Otolaryngology Clerkship:
This clerkship emphasizes diagnosis, treatment and rehabilitation of patients with otolaryngologic (i.e. ear, nose and throat) problems. The student will participate in outpatient and inpatient care under the supervision and guidance of the faculty and residents. The rotation will involve experiences gained on two separate clinical services through which the student will rotate and spend roughly equal time on each service. One service treats mostly patients with sinus, otology/neurotology, trauma and general otolaryngology problems. Drs. Bigelow, Adappa, Kennedy, Mirza, Palmer, Ruckenstein and Thaler are the attendings on this service. The other clinical service will involve treating patients mostly with head and neck problems and oncology of the head and neck; this service is staffed by Drs. Farwell, Rassekh, Brody, Chalian, and Weinstein. On each of these services, the student will be expected to function as a member of the clinical team and will work closely with the residents on inpatient care. There will be opportunity to spend 1-2 days at the Children’s Hospital to gain a brief insight into the pediatric aspects of otolaryngology. Attendance at departmental conferences, seminars and grand rounds is encouraged. A literature search and written review of a subject or case report is required for an Honors grade.

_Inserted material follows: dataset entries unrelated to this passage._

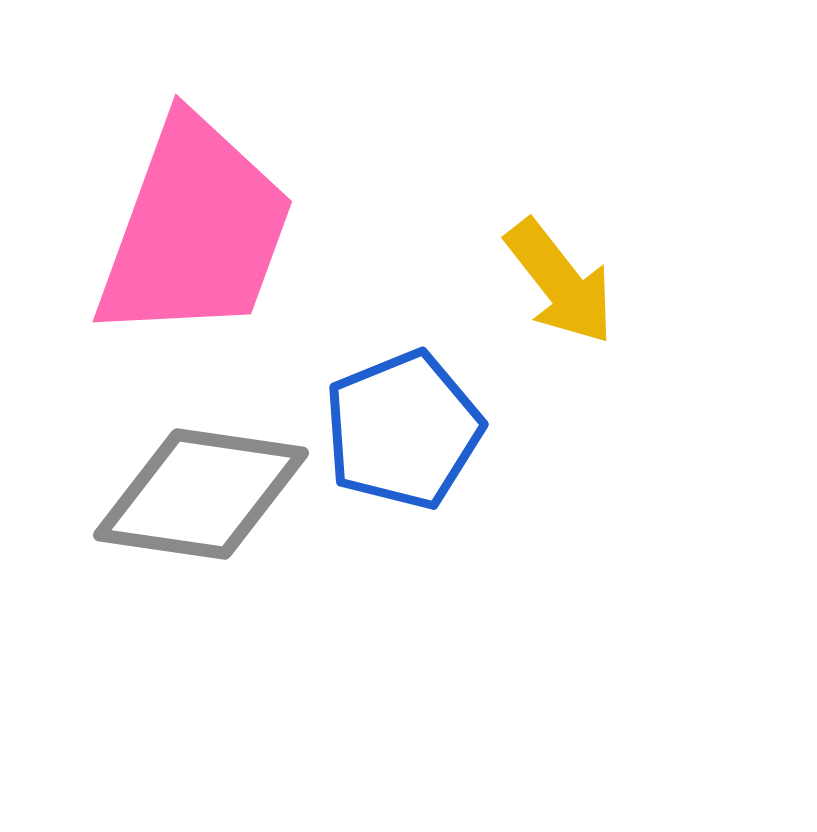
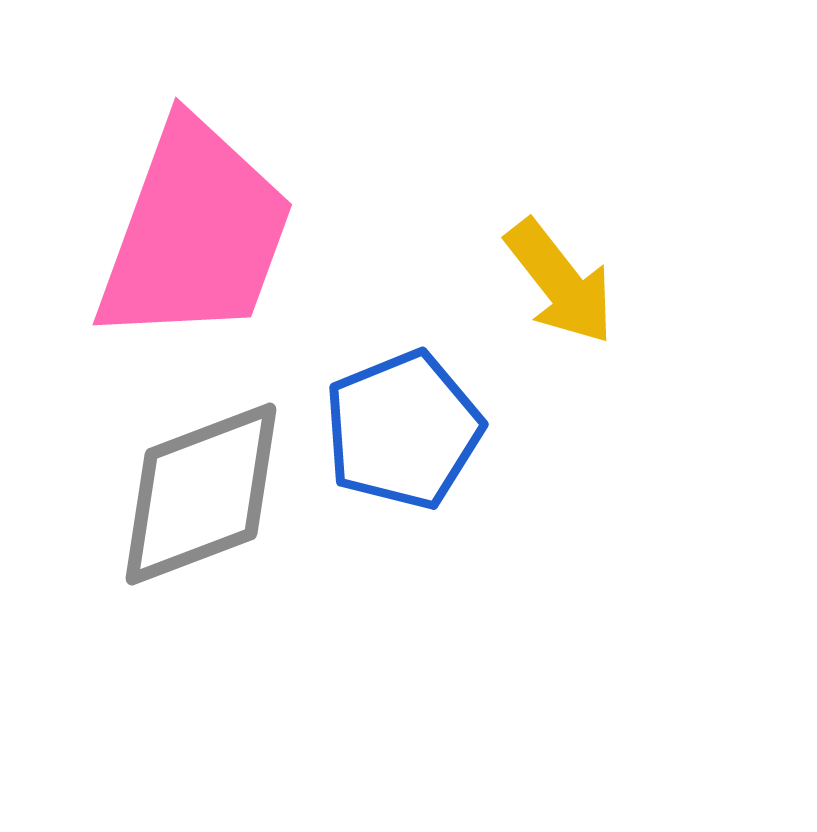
pink trapezoid: moved 3 px down
gray diamond: rotated 29 degrees counterclockwise
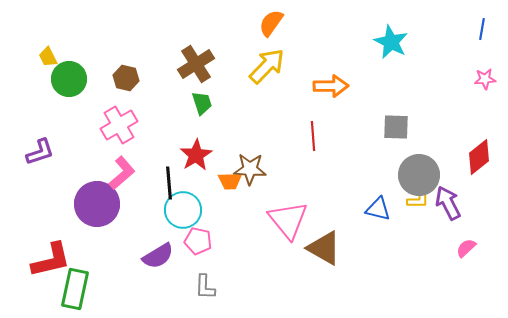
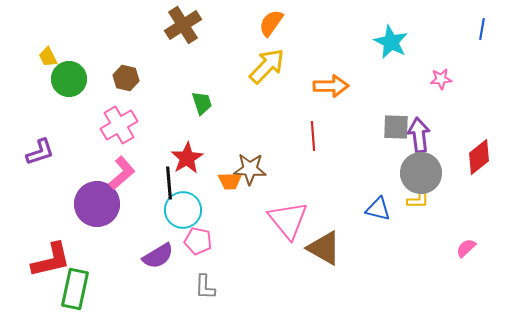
brown cross: moved 13 px left, 39 px up
pink star: moved 44 px left
red star: moved 9 px left, 3 px down
gray circle: moved 2 px right, 2 px up
purple arrow: moved 29 px left, 68 px up; rotated 20 degrees clockwise
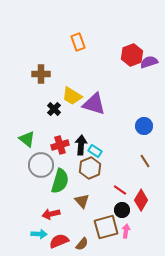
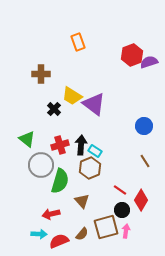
purple triangle: rotated 20 degrees clockwise
brown semicircle: moved 10 px up
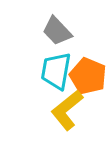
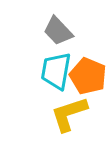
gray trapezoid: moved 1 px right
yellow L-shape: moved 2 px right, 4 px down; rotated 21 degrees clockwise
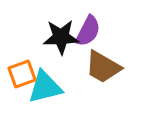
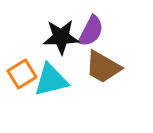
purple semicircle: moved 3 px right
orange square: rotated 12 degrees counterclockwise
cyan triangle: moved 6 px right, 7 px up
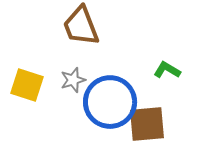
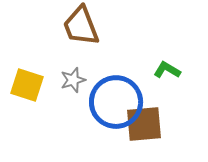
blue circle: moved 6 px right
brown square: moved 3 px left
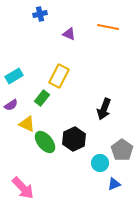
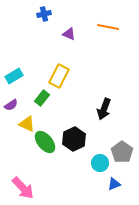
blue cross: moved 4 px right
gray pentagon: moved 2 px down
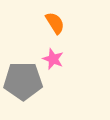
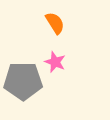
pink star: moved 2 px right, 3 px down
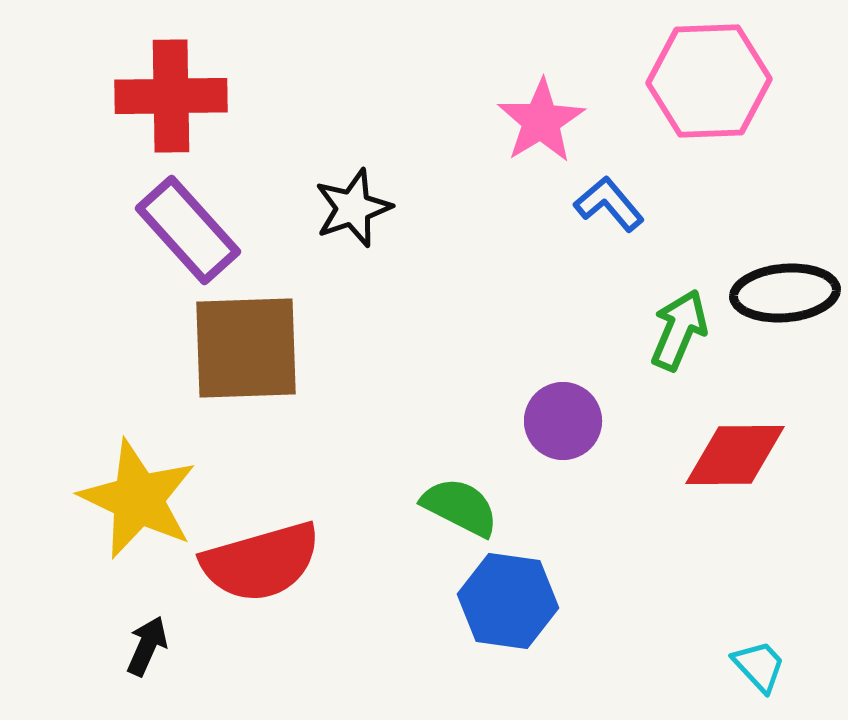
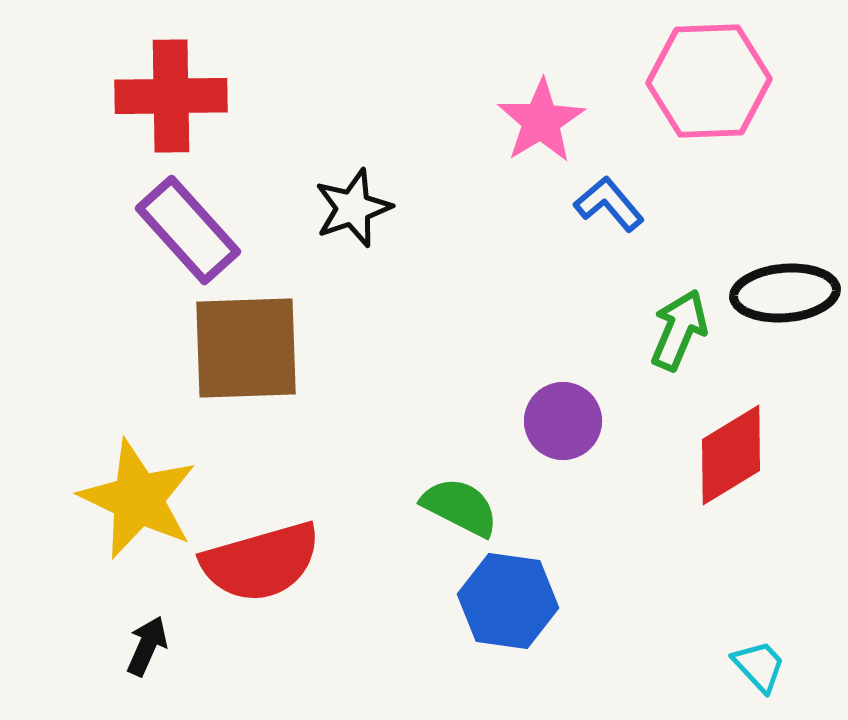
red diamond: moved 4 px left; rotated 31 degrees counterclockwise
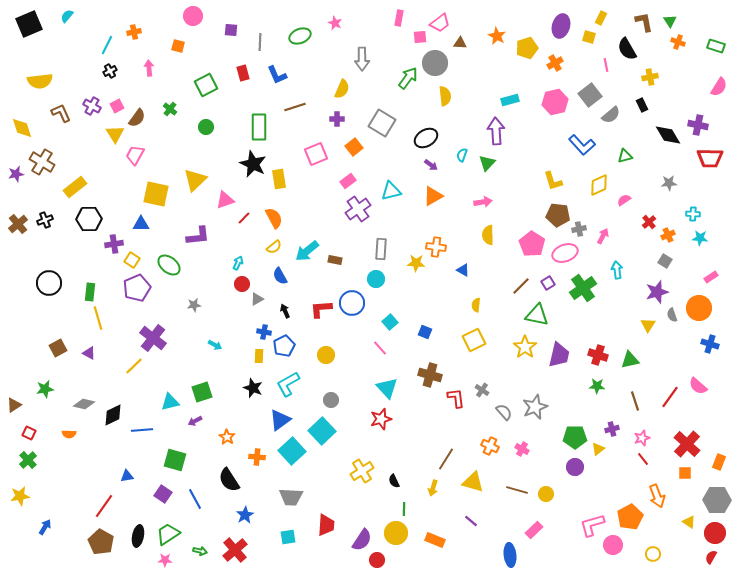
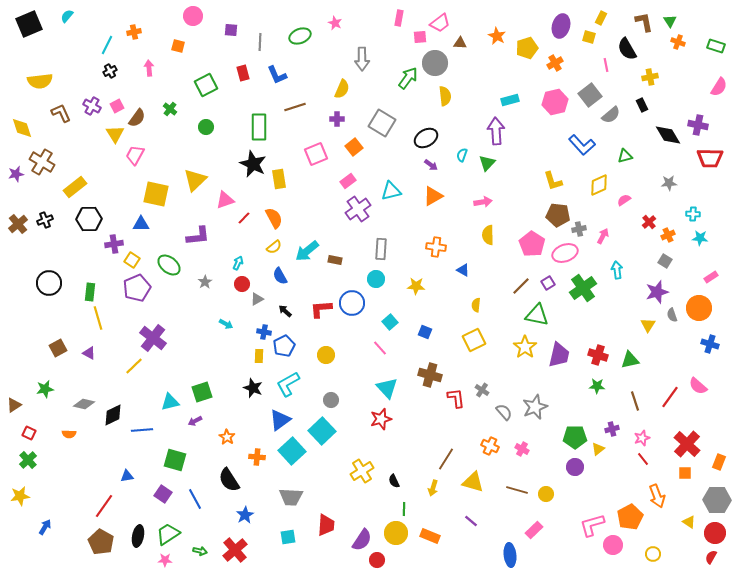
yellow star at (416, 263): moved 23 px down
gray star at (194, 305): moved 11 px right, 23 px up; rotated 24 degrees counterclockwise
black arrow at (285, 311): rotated 24 degrees counterclockwise
cyan arrow at (215, 345): moved 11 px right, 21 px up
orange rectangle at (435, 540): moved 5 px left, 4 px up
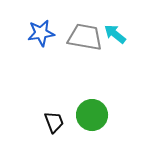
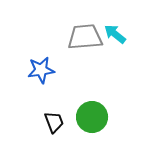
blue star: moved 37 px down
gray trapezoid: rotated 15 degrees counterclockwise
green circle: moved 2 px down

The Department of Otorhinolaryngology accepts five residents each year. The core hospitals of the residency training program are in the immediate vicinity of the University of Pennsylvania campus. These are the Hospital of the University of Pennsylvania (HUP), Penn Presbyterian Medical Center, Children’s Hospital of Philadelphia, and the Philadelphia Veteran’s Administration Hospital. In addition, residents rotate to Pennsylvania Hospital, which is just 2 miles away.

The clinical rotations at the Hospital of the University of Pennsylvania are divided between two services. One service is primarily devoted to patients with head and neck oncologic and reconstructive problems. This team is headed by a Chief Resident and includes otolaryngology residents at the PGY-1, PGY-2 and PGY-4 levels.

The second service deals primarily with problems in the field of otology, rhinology/sinus surgery and general otolaryngology. The team is also headed by a Chief Resident and includes otolaryngology residents at the PGY-2 and PGY-3 levels.

The Head and Neck Service covers the scope of benign and malignant diseases. Referrals of patients requiring surgical management of thyroid, parathyroid and laryngeal neoplasms comprise a significant proportion of the management challenge.

These rotations provide a wide range of clinical experience and exposure to both common and rare clinical problems in all age groups and clinical populations. Resident responsibilities are progressive through the training program in order to develop a well-rounded physician who can have justified confidence in his or her clinical abilities in dealing with all types of problems.